Recently Bitcoin Era Site started investing in bitcoins and I’ve heard a great deal of talks about inflation and deflation however, not many people actually know and think about what inflation and deflation are. But let’s focus on inflation.
We always needed a method to trade value and probably the most practical way to do it would be to link it with money. In the past it worked quite well because the money that has been issued was linked to gold. So every central bank needed enough gold to pay back all the money it issued. However, in the past century this changed and gold isn’t what’s giving value to money but promises. As you can guess it’s very easy to abuse to such power and certainly the major central banks are not renouncing to do so. Because of this they’re printing money, so quite simply they are “creating wealth” out of thin air without really having it. This process not only exposes us to risks of economic collapse nonetheless it results also with the de-valuation of money. Therefore, because money is worth less, whoever is selling something must raise the price of goods to reflect their real value, this is called inflation. But what’s behind the money printing? Why are central banks doing so? Well the answer they would offer you is that by de-valuing their currency they are helping the exports.
In fairness, in our global economy this is true. However, that is not the only reason. By issuing fresh money we can afford to pay back the debts we had, basically we make new debts to cover the old ones. But that is not only it, by de-valuing our currencies we have been de-facto de-valuing our debts. That is why our countries love inflation. In inflationary environments it’s easier to grow because debts are cheap. But which are the consequences of all this? It’s hard to store wealth. So if you keep the money (you worked hard to get) in your money you are actually losing wealth because your cash is de-valuing pretty quickly.
Because each central bank comes with an inflation target at around 2% we can well say that keeping money costs most of us at least 2% per year. This discourages savers and spur consumes. This is how our economies are working, predicated on inflation and debts.

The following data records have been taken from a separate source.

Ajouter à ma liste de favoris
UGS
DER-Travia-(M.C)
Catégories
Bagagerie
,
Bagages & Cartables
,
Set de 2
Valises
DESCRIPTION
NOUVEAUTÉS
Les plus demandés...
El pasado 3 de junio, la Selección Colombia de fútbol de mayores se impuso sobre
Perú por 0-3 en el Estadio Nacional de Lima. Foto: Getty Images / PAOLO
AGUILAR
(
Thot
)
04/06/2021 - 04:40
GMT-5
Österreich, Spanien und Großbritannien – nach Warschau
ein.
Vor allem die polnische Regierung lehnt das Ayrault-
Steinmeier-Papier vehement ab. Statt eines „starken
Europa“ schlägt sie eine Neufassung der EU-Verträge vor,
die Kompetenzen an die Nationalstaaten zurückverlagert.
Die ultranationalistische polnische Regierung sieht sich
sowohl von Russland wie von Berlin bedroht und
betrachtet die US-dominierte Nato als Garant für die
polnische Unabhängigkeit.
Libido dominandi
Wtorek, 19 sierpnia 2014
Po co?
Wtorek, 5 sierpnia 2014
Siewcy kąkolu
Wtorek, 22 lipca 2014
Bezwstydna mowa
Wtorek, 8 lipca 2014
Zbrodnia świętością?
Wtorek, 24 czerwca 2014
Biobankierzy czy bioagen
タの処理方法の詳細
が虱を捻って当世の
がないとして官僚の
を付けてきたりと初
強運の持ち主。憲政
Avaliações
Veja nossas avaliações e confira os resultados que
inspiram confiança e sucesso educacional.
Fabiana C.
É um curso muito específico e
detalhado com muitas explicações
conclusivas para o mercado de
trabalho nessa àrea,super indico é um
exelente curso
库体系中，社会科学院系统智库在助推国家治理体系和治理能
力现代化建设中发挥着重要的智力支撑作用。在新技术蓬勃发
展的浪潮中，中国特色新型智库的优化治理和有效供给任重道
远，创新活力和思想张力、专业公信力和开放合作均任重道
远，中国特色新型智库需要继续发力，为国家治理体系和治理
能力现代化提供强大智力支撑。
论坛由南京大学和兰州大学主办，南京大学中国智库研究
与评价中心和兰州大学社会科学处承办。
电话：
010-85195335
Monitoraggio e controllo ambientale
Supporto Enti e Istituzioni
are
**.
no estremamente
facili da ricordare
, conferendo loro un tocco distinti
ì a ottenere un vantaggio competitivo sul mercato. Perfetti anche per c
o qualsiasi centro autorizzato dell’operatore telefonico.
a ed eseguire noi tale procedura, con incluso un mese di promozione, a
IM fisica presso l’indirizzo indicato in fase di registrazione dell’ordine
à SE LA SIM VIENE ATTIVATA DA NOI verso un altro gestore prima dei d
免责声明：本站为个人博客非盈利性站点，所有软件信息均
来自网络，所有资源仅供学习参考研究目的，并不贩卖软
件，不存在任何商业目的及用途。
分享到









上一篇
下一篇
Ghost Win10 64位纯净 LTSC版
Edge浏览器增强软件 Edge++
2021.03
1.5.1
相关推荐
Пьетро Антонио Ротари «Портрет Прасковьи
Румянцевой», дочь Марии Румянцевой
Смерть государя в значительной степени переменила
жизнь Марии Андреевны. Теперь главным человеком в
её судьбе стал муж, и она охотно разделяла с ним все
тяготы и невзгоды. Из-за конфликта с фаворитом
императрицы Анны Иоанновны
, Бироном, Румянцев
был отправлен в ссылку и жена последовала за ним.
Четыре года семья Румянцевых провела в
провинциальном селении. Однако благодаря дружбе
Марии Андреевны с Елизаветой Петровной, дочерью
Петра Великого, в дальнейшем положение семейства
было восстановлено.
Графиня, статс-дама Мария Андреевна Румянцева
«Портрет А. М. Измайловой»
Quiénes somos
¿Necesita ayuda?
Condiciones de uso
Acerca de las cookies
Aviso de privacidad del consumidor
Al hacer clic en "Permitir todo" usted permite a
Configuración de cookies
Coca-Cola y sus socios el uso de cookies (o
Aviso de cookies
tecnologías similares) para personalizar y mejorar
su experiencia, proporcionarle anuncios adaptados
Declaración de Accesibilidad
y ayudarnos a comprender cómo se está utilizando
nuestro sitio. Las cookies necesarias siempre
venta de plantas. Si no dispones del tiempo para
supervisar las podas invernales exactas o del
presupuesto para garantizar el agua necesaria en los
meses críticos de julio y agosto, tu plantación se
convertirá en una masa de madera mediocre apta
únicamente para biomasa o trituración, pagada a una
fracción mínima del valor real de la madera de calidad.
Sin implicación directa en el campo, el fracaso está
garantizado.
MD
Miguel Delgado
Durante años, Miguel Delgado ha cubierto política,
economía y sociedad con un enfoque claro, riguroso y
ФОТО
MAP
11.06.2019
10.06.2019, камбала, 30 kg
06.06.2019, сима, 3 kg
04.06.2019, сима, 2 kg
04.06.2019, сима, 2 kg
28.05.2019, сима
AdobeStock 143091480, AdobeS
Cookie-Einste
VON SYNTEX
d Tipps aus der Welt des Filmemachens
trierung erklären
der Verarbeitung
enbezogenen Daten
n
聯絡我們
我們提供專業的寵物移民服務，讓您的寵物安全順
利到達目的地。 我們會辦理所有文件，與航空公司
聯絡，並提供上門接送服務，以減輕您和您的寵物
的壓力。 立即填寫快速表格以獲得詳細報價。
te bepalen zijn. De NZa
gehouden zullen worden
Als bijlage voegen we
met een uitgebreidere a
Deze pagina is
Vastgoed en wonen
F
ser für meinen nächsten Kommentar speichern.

What about deflation? Well this is often the opposite of inflation in fact it is the biggest nightmare for our central banks, let’s see why. Basically, we have deflation when overall the costs of goods fall. This would be caused by a rise of value of money. To start with, it would hurt spending as consumers will undoubtedly be incentivised to save money because their value will increase overtime. However merchants will be under constant pressure. They’ll need to sell their goods quick otherwise they will lose money because the price they will charge because of their services will drop as time passes. But if there is something we learned in these years is that central banks and governments usually do not care much about consumers or merchants, what they care the most is DEBT!!. In a deflationary environment debt will become a real burden as it will only get bigger as time passes. Because our economies derive from debt you can imagine exactly what will function as consequences of deflation.
So in summary, inflation is growth friendly but is founded on debt. Therefore the future generations will pay our debts. Deflation however makes growth harder nonetheless it implies that future generations won’t have much debt to cover (in such context it could be possible to cover slow growth).
OK so how all this fits with bitcoins?
Well, bitcoins are made to be an alternative for money and to be both a store of value and a mean for trading goods. They’re limited in number and we will never have a lot more than 21 million bitcoins around. Therefore they are designed to be deflationary. We now have all seen what the results of deflation are. However, in a bitcoin-based future it could still be easy for businesses to thrive. The ideal solution will be to switch from a debt-based economy to a share-based economy. Actually, because contracting debts in bitcoins will be very costly business can still have the capital they need by issuing shares of their company. This could be a fascinating alternative as it will offer you many investment opportunities and the wealth generated will undoubtedly be distributed more evenly among people. However, just for clarity, I have to say that the main costs of borrowing capital will undoubtedly be reduced under bitcoins as the fees would be extremely low and there won’t be intermediaries between transactions (banks rip people off, both borrowers and lenders). This might buffer a number of the negative sides of deflation. Nevertheless, bitcoins will face many problems unfortunately, as governments still need fiat money to pay back the huge debts that people inherited from the past generations.